【codeforces 520B】Two Buttons
【题目链接】:http://codeforces.com/contest/520/problem/B
【题意】
给你一个数n;
对它进行乘2操作,或者是-1操作;
然后问你到达m需要的步骤数;
【题解】
操作的过程中;
可能会大于m吧;
也不知道是多少倍;
但也没事,不差那一点时间.
bfs
【完整代码】
#include <bits/stdc++.h>
using namespace std;
#define lson l,m,rt<<1
#define rson m+1,r,rt<<1|1
#define LL long long
#define rep1(i,a,b) for (int i = a;i <= b;i++)

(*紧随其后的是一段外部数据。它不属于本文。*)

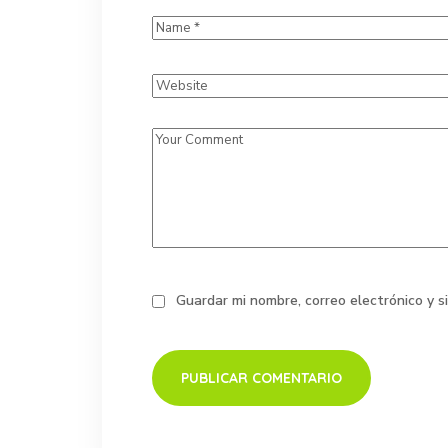
Guardar mi nombre, correo electrónico y 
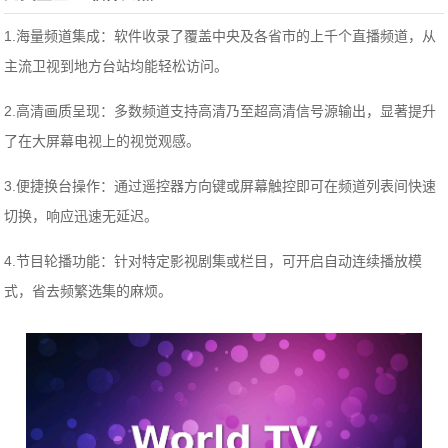
1.海量频道集成：软件收录了覆盖中央及各省市的上千个直播频道，从
主流卫视到地方台站均能轻松访问。
2.高清画质呈现：多数频道支持高清乃至超高清信号源输出，显著提升
了在大屏幕电视上的视觉观感。
3.便捷换台操作：通过遥控器方向键或屏幕触控即可在频道列表间快速
切换，响应迅速无延迟。
4.节目轮播功能：针对特定影视剧集或栏目，可开启自动连续播放模
式，省去频繁选集的麻烦。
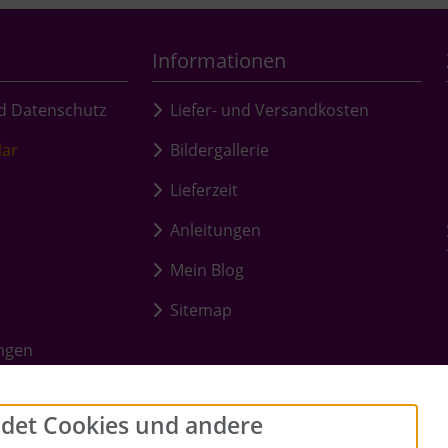
Informationen
d Datenschutz
Liefer- und Versandkosten
lar
Bildergallerie
Lieferzeit
Anleitungen
Mein Blog
Sitemap
ungen
det Cookies und andere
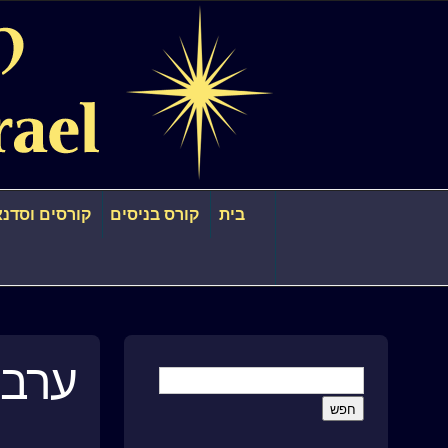
בית
קורס בניסים
קורסים וסדנא
ערב 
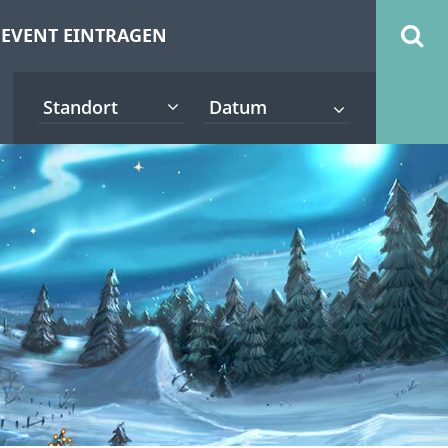
EVENT EINTRAGEN
Standort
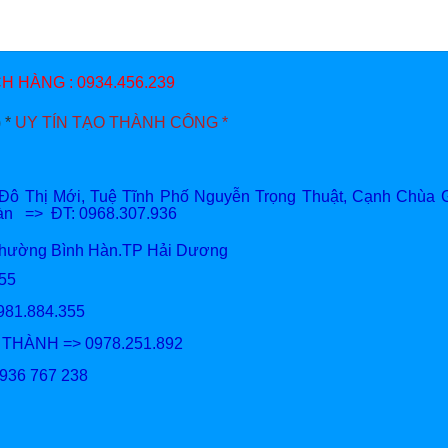
 HÀNG : 0934.456.239
 *
UY TÍN TẠO THÀNH CÔNG *
 Thị Mới, Tuệ Tĩnh Phố Nguyễn Trọng Thuật, Cạnh Chùa G
Hàn => ĐT: 0968.307.936
Phường Bình Hàn.TP Hải Dương
81.884.355
981.884.355
M THÀNH => 0978.251.892
0936 767 238
/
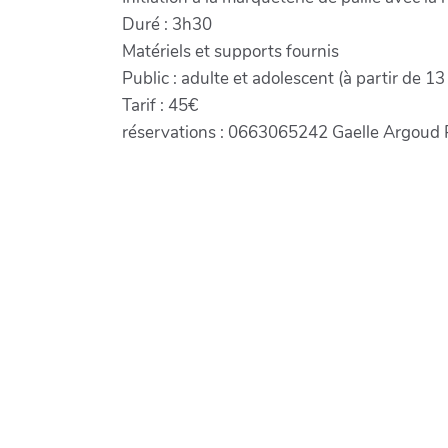
Duré : 3h30
Matériels et supports fournis
Public : adulte et adolescent (à partir de 13
Tarif : 45€
réservations : 0663065242 Gaelle Argoud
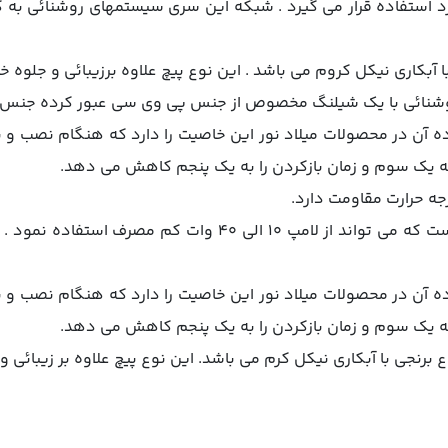
رد استفاده قرار مي گيرد . شبكه اين سري سيستمهاي روشنائي به
 آبكاري نيكل كروم مي باشد . اين نوع پيچ علاوه برزيبائي و جلوه خا
يك شيلنگ مخصوص از جنس پي وي سي عبور كرده جنس اين شيلنگ تا 150 درجه حر
ن در محصولات ميلاد نور اين خاصيت را دارد كه هنگام نصب و ي
 به يك سوم و زمان بازكردن را به يك پنجم كاهش مي دهد.
يكي از خواص مهم اين محصول اين است كه مي تواند از لامپ 10
ن در محصولات ميلاد نور اين خاصيت را دارد كه هنگام نصب و ي
 به يك سوم و زمان بازكردن را به يك پنجم كاهش مي دهد.
برنجي با آبكاري نيكل كرم مي باشد. اين نوع پيچ علاوه بر زيبائي و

#define rep2(i,a,b) for (int i = a;i >= b;i--)
#define mp make_pair
#define ps push_back
#define fi first
#define se second
#define rei(x) scanf("%d",&x)
#define rel(x) scanf("%lld",&x)
#define ref(x) scanf("%lf",&x)
typedef pair<int, int> pii;
typedef pair<LL, LL> pll;
const int dx[9] = { 0,1,-1,0,0,-1,-1,1,1 };
const int dy[9] = { 0,0,0,-1,1,-1,1,-1,1 };
const double pi = acos(-1.0);
const int N = 1e5+100;
int mi[N];
int n, m;
queue <int> dl;
int main()
{
//freopen("F:\\rush.txt", "r", stdin);
rei(n), rei(m);
if (n == m) return puts("0"), 0;
dl.push(n); mi[n] = 0;
while (!dl.empty())
{
int x = dl.front();
dl.pop();
int y = x * 2;
if (y <= 100000)
{
if (!mi[y])
{
mi[y] = mi[x] + 1;
dl.push(y);
}
}
y = x - 1;
if (y > 0)
{
if (!mi[y])
{
mi[y] = mi[x] + 1;
dl.push(y);
}
}
}
printf("%d\n", mi[m]);
//printf("\n%.2lf sec \n", (double)clock() / CLOCKS_PER_SEC);
return 0;
}